Потому что лопается второй воздушный шарик и на стенке позади старушки вновь возникают брызги крови, а сама она, уже мертвая, замирает на секунду, прежде чем рухнуть на пол кабины.
Во мне тут же возникает знакомый импульс, но брюнетка плотнее прижимает дуло к моему лбу и бесстрастно командует:
– Вытряхайся! И не вздумай дергаться!..
Я и не думаю.
Мы покидаем лифт, оставив в нем труп Герты, и идем к двери.
Возле подъезда стоит фургончик «Скорой помощи», возле которого беззаботно курит тип – тоже в белом комбинезоне. Увидев нас, он щелчком отбрасывает в сторону окурок и откидывает заднюю дверцу фургона.
Так глупо попасться на удочку!.. Ведь, кажется, все было продумано: сопровождение Ригерта, фургон с обезовцами в засаде… Но стоило противнику сделать нестандартный ход – и мы оказались… ясно, в каком месте…
Кстати, а где Ригерт? Где этот молчун с его стальными мускулами, штатным парализатором и связью с фургоном? Неужели он заснул и прозевал приезд «Скорой помощи»?
Видимо, даже если и не прозевал, то не усмотрел ничего подозрительного в том, что кто то вызвал врачей среди ночи. Может быть, даже опросил моих конвоирш, к кому и зачем они приехали. Девушки, разумеется, сказали правду, и Ригерт успокоился, потому что ему нет никакого дела до какой то старушки, которой стало плохо…

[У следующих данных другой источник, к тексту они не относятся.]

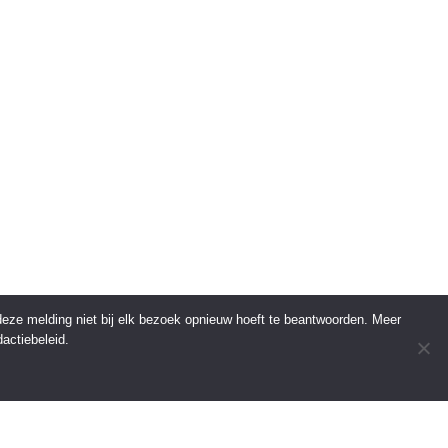
 deze melding niet bij elk bezoek opnieuw hoeft te beantwoorden. Meer
actiebeleid.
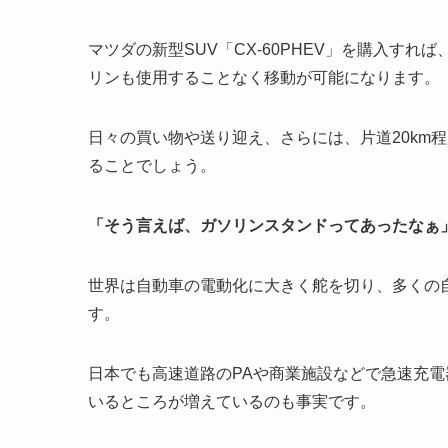
マツダの新型SUV「CX-60PHEV」を購入す
リンも使用することなく移動が可能になります。
日々の買い物や送り迎え、さらには、片道20km
ることでしょう。
「そう言えば、ガソリンスタンドってあったなぁ
世界は自動車の電動化に大きく舵を切り、多くの
す。
日本でも高速道路のPAや商業施設などで急速充
いるところが増えているのも事実です。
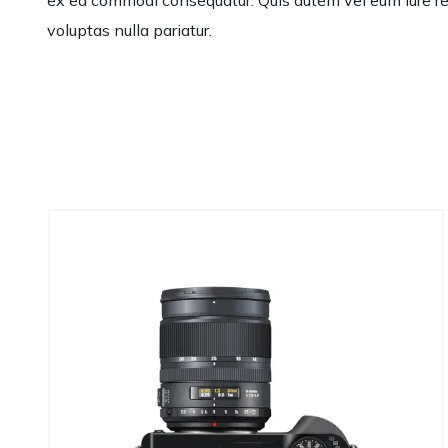
ex ea commodi consequatur. Quis autem vel eum iure rep
voluptas nulla pariatur.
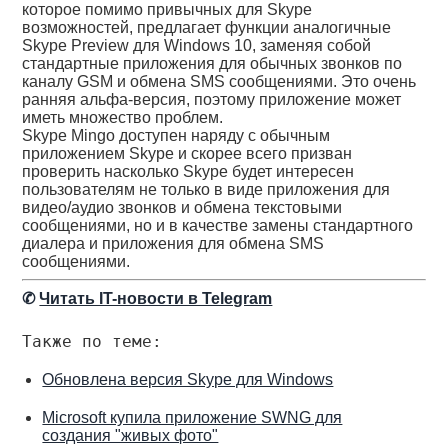
которое помимо привычных для Skype
возможностей, предлагает функции аналогичные
Skype Preview для Windows 10, заменяя собой
стандартные приложения для обычных звонков по
каналу GSM и обмена SMS сообщениями. Это очень
ранняя альфа-версия, поэтому приложение может
иметь множество проблем.
Skype Mingo доступен наряду с обычным
приложением Skype и скорее всего призван
проверить насколько Skype будет интересен
пользователям не только в виде приложения для
видео/аудио звонков и обмена текстовыми
сообщениями, но и в качестве замены стандартного
диалера и приложения для обмена SMS
сообщениями.
✆
Читать IT-новости в Telegram
Также по теме:
Обновлена версия Skype для Windows
Microsoft купила приложение SWNG для
создания "живых фото"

Он же не знал, что люди Дюпона тщательно подготовили эту операцию именно таким образом, чтобы не вызвать подозрений у моих «телохранителей». Заранее отследили, как ОБЕЗ меня опекает, и убедились, что я провожу ночь один в своей квартире. После этого им оставалось только подыскать кандидатуру на роль крючка, на который я бы клюнул. И нашли – причем не одного кандидата, а сразу двоих… Значит, и фатальная «драка между бабульками» тоже была инсценирована. Только они не стали убивать обеих. По их сценарию, кому то из старушек должна была потребоваться срочная медицинская помощь. А уж подключить телефон к своей линии – дело техники… Расчетливые, сволочи!
– В машину! – приказывает вполголоса брюнетка, тыча мне в затылок пистолетом. – Пошевеливайся!
Водитель широко ухмыляется и еще шире распахивает передо мной заднюю дверцу.
– Тихо! – вдруг говорит не то мне, не то своей напарнице рыженькая Лена. – Рита, справа!..
Краем глаза я вижу справа чей то силуэт.
Ригерт. Легок на помине. Идет к нам от машины. Правая рука в кармане – молодец, хоть это не забыл…
Только он, кажется, еще не врубился, что происходит. Наверное, не видел пистолета в руке брюнетки. Поэтому не усматривает ничего страшного в том, что я вышел из подъезда среди ночи в сопровождении двух смазливых медичек. Может, даже думает, что меня среди ночи потянуло на шашни.
Его надо предупредить. В конце концов, меня все равно убьют. Не сейчас, так позже. Возможно, даже более мучительной смертью. Так чего же я боюсь?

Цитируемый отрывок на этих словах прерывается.